=== INPUT ===

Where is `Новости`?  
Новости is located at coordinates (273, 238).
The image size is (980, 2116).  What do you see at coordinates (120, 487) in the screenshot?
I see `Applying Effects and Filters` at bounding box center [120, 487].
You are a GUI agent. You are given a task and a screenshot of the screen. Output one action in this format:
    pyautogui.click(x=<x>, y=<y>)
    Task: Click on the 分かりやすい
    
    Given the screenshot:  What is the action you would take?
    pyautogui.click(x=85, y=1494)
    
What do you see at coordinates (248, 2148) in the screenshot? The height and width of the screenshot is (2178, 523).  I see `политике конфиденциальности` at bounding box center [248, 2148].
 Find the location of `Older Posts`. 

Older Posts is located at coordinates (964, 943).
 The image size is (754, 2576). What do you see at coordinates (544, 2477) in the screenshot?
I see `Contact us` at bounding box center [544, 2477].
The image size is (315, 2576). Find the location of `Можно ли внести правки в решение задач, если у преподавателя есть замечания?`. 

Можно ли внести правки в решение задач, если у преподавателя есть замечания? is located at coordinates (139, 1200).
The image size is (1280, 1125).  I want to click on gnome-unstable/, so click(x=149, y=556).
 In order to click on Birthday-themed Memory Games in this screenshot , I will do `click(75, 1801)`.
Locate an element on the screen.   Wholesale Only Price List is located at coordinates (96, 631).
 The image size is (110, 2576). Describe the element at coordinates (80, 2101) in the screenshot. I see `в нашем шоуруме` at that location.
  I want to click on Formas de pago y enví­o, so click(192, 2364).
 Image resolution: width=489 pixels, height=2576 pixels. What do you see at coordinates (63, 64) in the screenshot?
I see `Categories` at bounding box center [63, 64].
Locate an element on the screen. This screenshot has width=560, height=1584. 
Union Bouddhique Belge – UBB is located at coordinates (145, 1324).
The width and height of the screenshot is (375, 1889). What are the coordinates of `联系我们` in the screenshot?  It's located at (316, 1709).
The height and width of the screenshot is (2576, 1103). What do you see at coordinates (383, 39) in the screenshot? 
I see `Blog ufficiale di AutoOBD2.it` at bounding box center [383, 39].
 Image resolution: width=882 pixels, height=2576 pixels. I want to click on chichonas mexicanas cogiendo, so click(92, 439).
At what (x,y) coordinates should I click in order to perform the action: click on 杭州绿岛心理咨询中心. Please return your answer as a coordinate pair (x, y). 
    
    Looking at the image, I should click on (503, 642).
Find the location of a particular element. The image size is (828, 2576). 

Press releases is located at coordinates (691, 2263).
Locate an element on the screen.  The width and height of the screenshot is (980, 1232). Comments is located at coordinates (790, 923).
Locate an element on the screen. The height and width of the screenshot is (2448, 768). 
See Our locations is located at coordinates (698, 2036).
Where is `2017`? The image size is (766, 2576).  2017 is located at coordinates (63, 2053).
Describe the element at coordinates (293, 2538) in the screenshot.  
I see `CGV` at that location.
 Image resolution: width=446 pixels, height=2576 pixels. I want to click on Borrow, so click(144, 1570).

===

| TASK ITEM |
The lines needed run from the first line of the data through the line containing "What do you see at coordinates (248, 2148)"; give them again exactly and nothing else.

| SOLUTION TO THIS EXERCISE |
Where is `Новости`?  
Новости is located at coordinates (273, 238).
The image size is (980, 2116).  What do you see at coordinates (120, 487) in the screenshot?
I see `Applying Effects and Filters` at bounding box center [120, 487].
You are a GUI agent. You are given a task and a screenshot of the screen. Output one action in this format:
    pyautogui.click(x=<x>, y=<y>)
    Task: Click on the 分かりやすい
    
    Given the screenshot:  What is the action you would take?
    pyautogui.click(x=85, y=1494)
    
What do you see at coordinates (248, 2148) in the screenshot? The height and width of the screenshot is (2178, 523).  I see `политике конфиденциальности` at bounding box center [248, 2148].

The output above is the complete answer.